The company has relaunched its private label lines, the “mojo” has returned to the buying teams, and Tesco is investing more money getting people onto the shop floor. The group has also evolved its pricing strategy to focus on every day low prices over promotions, and Tesco said yesterday that it will back this up with an incremental investment of GBP200m.

In order to tackle the sales decline at its big box outlets, where sales slipped by 3.1% last year, the group is intent on making them destination stores “worth the trip”.

To deliver on all these fronts will obviously require a significant investment from Tesco. However, management insisted that it remains committed to its margin model and actually reduced its projected capital expenditure for the coming three years to “no more” than GBP2.5bn.

Tesco will achieve this through a combination of efficiency savings and by scaling back its store opening programme at home and overseas.

But Tesco’s drive to deliver a “seamless multichannel offer” is a long term play.

According to Cantor analyst Mike Dennis, the company appears to be struggling to turnaround the bricks part of the bricks and clicks model. 

“In our view Tesco’s investor seminar imparted little new information on how the c.83% of UK sales that are currently under performing the grocery market, are going to recover,” Dennis observed.

While Tesco said it would accelerate its store refresh programme, with a target of having refreshed its entire UK store base by 2017, Dennis remained sceptical that the group’s efforts will pay off.
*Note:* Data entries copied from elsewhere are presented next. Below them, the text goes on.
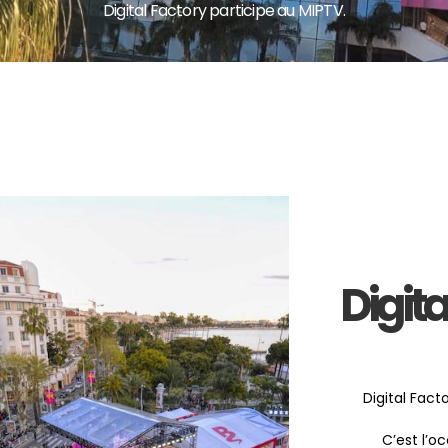
Digital Factory participe au MIPTV.
Digit
Digital Fact
C’est l’o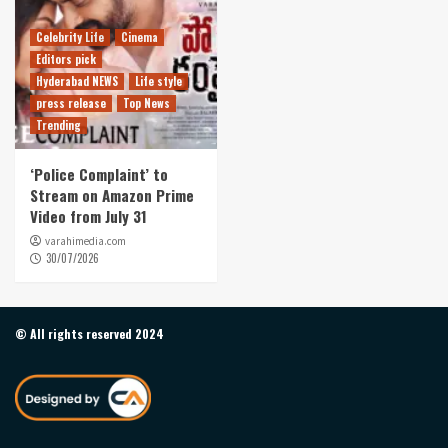
Celebrity Life
Cinema
Editors pick
Hyderabad NEWS
Life style
press release
Top News
Trending
‘Police Complaint’ to
Stream on Amazon Prime
Video from July 31
varahimedia.com
30/07/2026
© All rights reserved 2024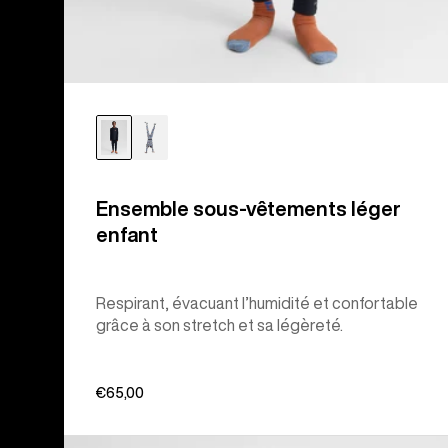
Ensemble sous-vêtements léger
enfant
Respirant, évacuant l’humidité et confortable
grâce à son stretch et sa légèreté.
€65,00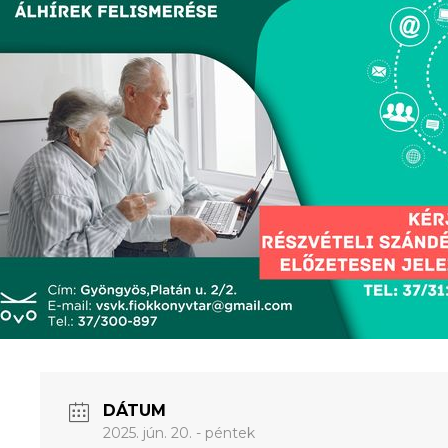
DÁTUM
2025. jún. 20. - péntek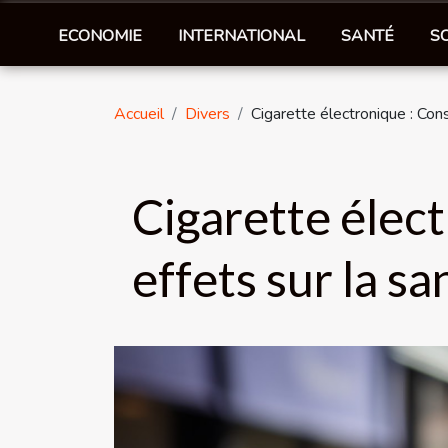
ECONOMIE
INTERNATIONAL
SANTÉ
S
Accueil
Divers
Cigarette électronique : Cons
Cigarette élect
effets sur la sa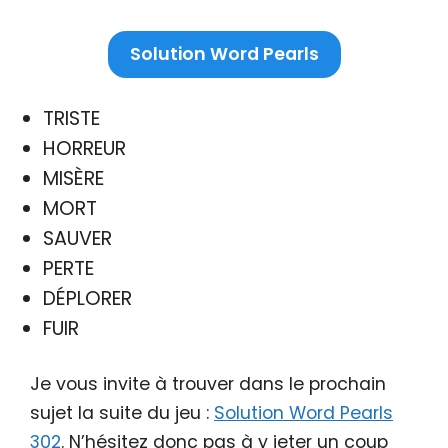
Solution Word Pearls
TRISTE
HORREUR
MISÈRE
MORT
SAUVER
PERTE
DÉPLORER
FUIR
Je vous invite à trouver dans le prochain
sujet la suite du jeu :
Solution Word Pearls
302
. N’hésitez donc pas à y jeter un coup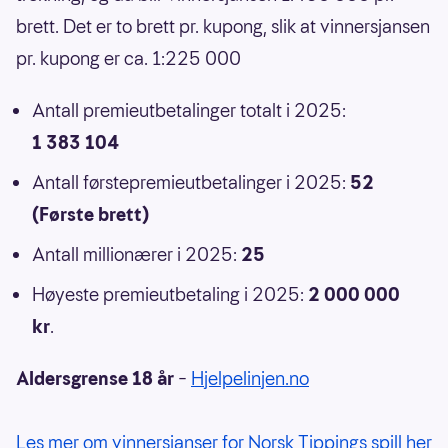
brett. Det er to brett pr. kupong, slik at vinnersjansen
pr. kupong er ca. 1:225 000
Antall premieutbetalinger totalt i 2025:
1 383 104
Antall førstepremieutbetalinger i 2025:
52
(Første brett)
Antall millionærer i 2025:
25
Høyeste premieutbetaling i 2025:
2 000 000
kr
.
Aldersgrense 18 år
–
Hjelpelinjen.no
Les mer om vinnersjanser for Norsk Tippings spill her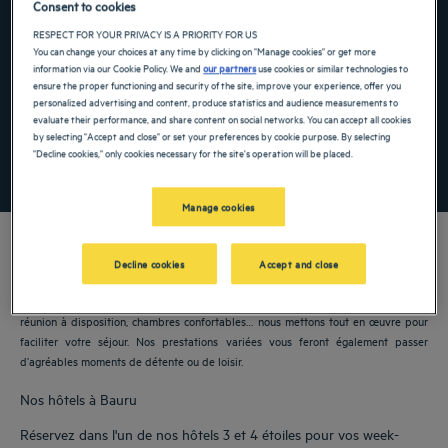
Consent to cookies
Navigate forward to interact with the calendar and select a date. Press the ques
Navigate backward to interact with the ca
RESPECT FOR YOUR PRIVACY IS A PRIORITY FOR US
You can change your choices at any time by clicking on "Manage cookies" or get more
information via our Cookie Policy. We and
our partners
use cookies or similar technologies to
ensure the proper functioning and security of the site, improve your experience, offer you
personalized advertising and content, produce statistics and audience measurements to
Ajouter un code
evaluate their performance, and share content on social networks. You can accept all cookies
by selecting "Accept and close" or set your preferences by cookie purpose. By selecting
"Decline cookies," only cookies necessary for the site's operation will be placed.
RECHERCHER
Manage cookies
Decline cookies
Accept and close
Nos hôtels Golden Tulip vous accueillent à Bauru. Restaurants, parking, salles de
réunion à disposition, chambres confortables… nous mettons tout en œuvre pour
faciliter votre séjour. Nos prestations variées vous feront également passer
d’agréables moments de détente ou de loisir.
Nos hôtels à Bauru
Réservez dans l'un de nos hôtels 3 et 4 étoiles pour vos week-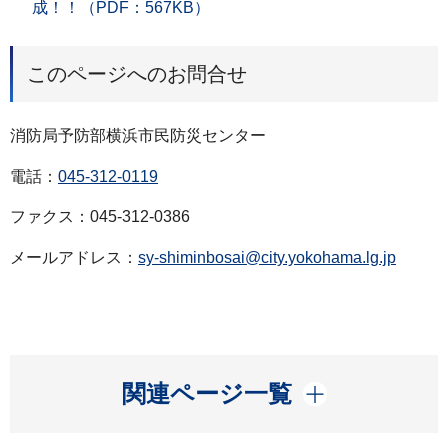
成！！（PDF：567KB）
このページへのお問合せ
消防局予防部横浜市民防災センター
電話：
045-312-0119
ファクス：045-312-0386
メールアドレス：
sy-shiminbosai@city.yokohama.lg.jp
開く
関連ページ一覧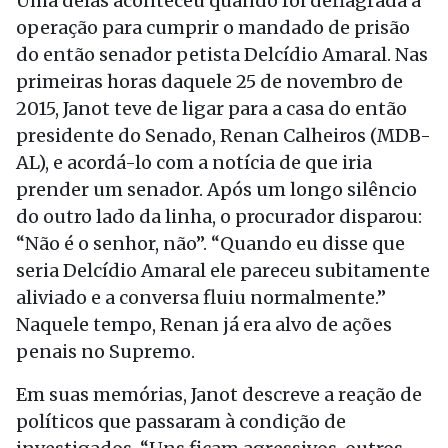
Uma delas aconteceu quando foi deflagrada a
operação para cumprir o mandado de prisão
do então senador petista Delcídio Amaral. Nas
primeiras horas daquele 25 de novembro de
2015, Janot teve de ligar para a casa do então
presidente do Senado, Renan Calheiros (MDB-
AL), e acordá-lo com a notícia de que iria
prender um senador. Após um longo silêncio
do outro lado da linha, o procurador disparou:
“Não é o senhor, não”. “Quando eu disse que
seria Delcídio Amaral ele pareceu subitamente
aliviado e a conversa fluiu normalmente.”
Naquele tempo, Renan já era alvo de ações
penais no Supremo.
Em suas memórias, Janot descreve a reação de
políticos que passaram à condição de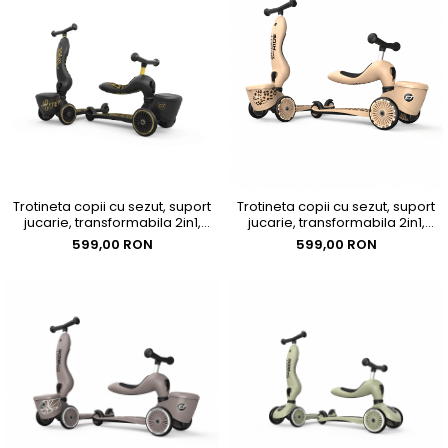
Trotineta copii cu sezut, suport
Trotineta copii cu sezut, suport
jucarie, transformabila 2in1,
jucarie, transformabila 2in1,
HighwayKick 1 Lifestyle Black
HighwayKick 1 Lifestyle Leopard,
599,00 RON
599,00 RON
Gold Limited, 1-5 ani, pana la 50
1-5 ani, pana la 50 kg, Scoot &
kg, Scoot & Ride
Ride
Sales at Tesco’s larger stores are continuing their decent “despite 33% of the store estate already being refreshed and many key own label ranges (Everyday value/Finest/Health Living) re-launched in 2013”, he emphasised.

“Tesco’s UK strategy, in our view, remains unconvincing given the level of sales decline in large UK store sales volumes and the fact that operating costs are rising.”

Without doubt, it will take time for Tesco’s ambition to deepen its engagement with customers to feed through to a sales uplift. And, even then, it is unclear what impact this could have on Tesco’s troublesome large footprint stores.